Model-Free Robust $φ$-Divergence Reinforcement Learning Using Both Offline and Online Data

Authors: Kishan Panaganti, Adam Wierman, Eric Mazumdar

ICML 2024 | Conference PDF | Archive PDF | Plain Text | LLM Run Details

Reproducibility Variable Result LLM Response
Research Type Theoretical This paper presents work that aims to advance the field of Robust Reinforcement Learning for learning robust policies against model parameter mismatches. This work is of a rigorous theoretical nature; hence, the potential societal consequences of our work do not exist, or none of which we feel must be specifically highlighted here.
Researcher Affiliation Academia Kishan Panaganti 1 Adam Wierman 1 Eric Mazumdar 1 1Computing + Mathematical Sciences Department, California Institute of Technology. Correspondence to: Kishan Panaganti <kpb@caltech.edu>.
Pseudocode Yes Algorithm 1 Robust φ-regularized fitted Q-iteration (RPQ) Algorithm
Open Source Code No The paper does not contain any statement about making its source code publicly available, nor does it provide a link to a code repository for the described methodology.
Open Datasets No The paper discusses concepts such as "offline dataset DP o" and "adaptive datasets" collected on a "nominal model P o" or by a "data distribution µ". However, it does not name or provide access information (link, DOI, specific citation with author/year) for any publicly available, identifiable dataset used for training or evaluation.
Dataset Splits No The paper is theoretical and does not conduct empirical experiments. Therefore, it does not specify training, validation, or test dataset splits.

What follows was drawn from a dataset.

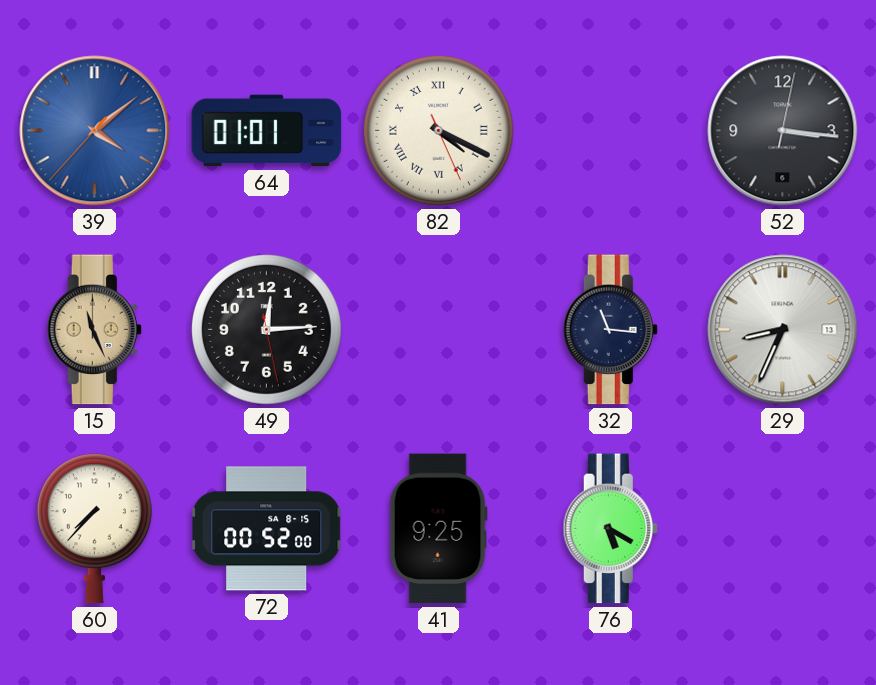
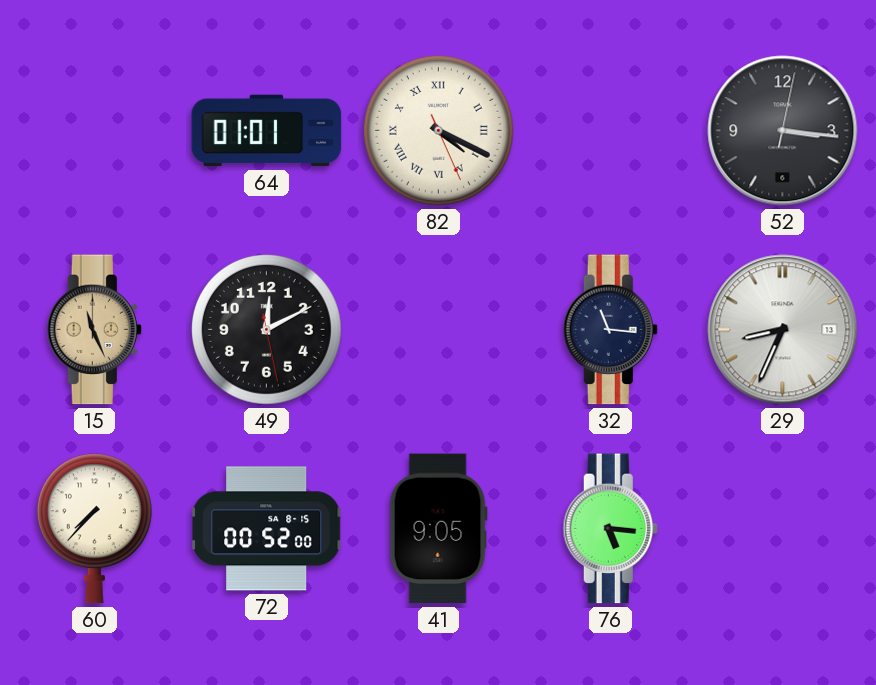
39: 4:08 -> none
49: 12:14 -> 12:10
41: 9:25 -> 9:05
76: 5:20 -> 5:16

Hardware Specification No The paper is theoretical and focuses on algorithm design and theoretical analysis. It does not report on computational experiments and therefore does not provide hardware specifications.

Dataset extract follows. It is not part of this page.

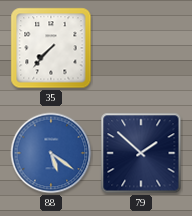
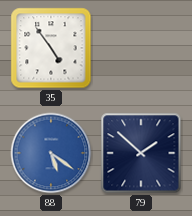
35: 7:37 -> 4:54
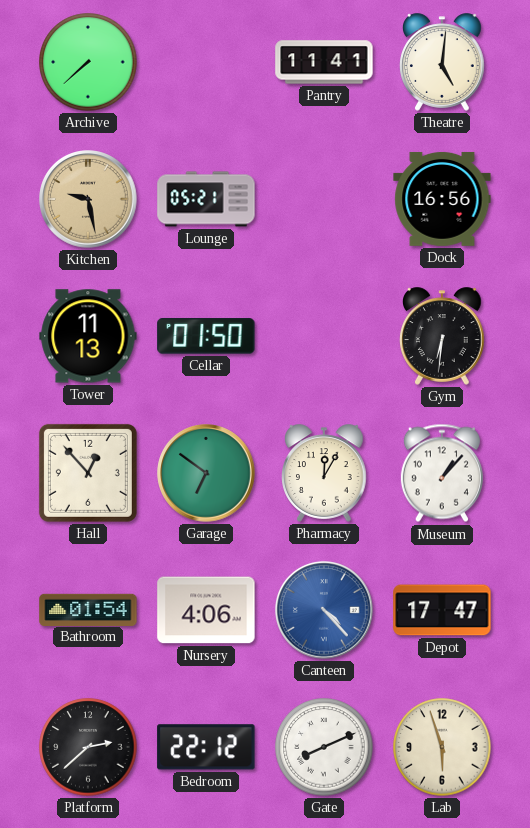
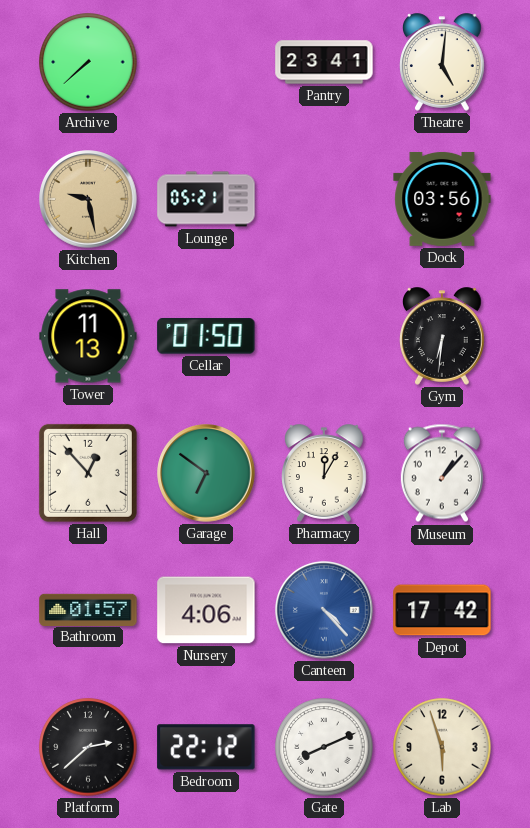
Pantry: 11:41 -> 23:41
Dock: 16:56 -> 03:56
Bathroom: 01:54 -> 01:57
Depot: 17:47 -> 17:42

Software Dependencies No The paper is theoretical and focuses on algorithm design and theoretical analysis. It does not report on computational experiments and therefore does not provide specific software dependencies with version numbers.
Experiment Setup No The paper is theoretical and describes algorithms and their theoretical properties. It does not detail an empirical "experimental setup" with specific hyperparameters or system-level training settings for a practical implementation.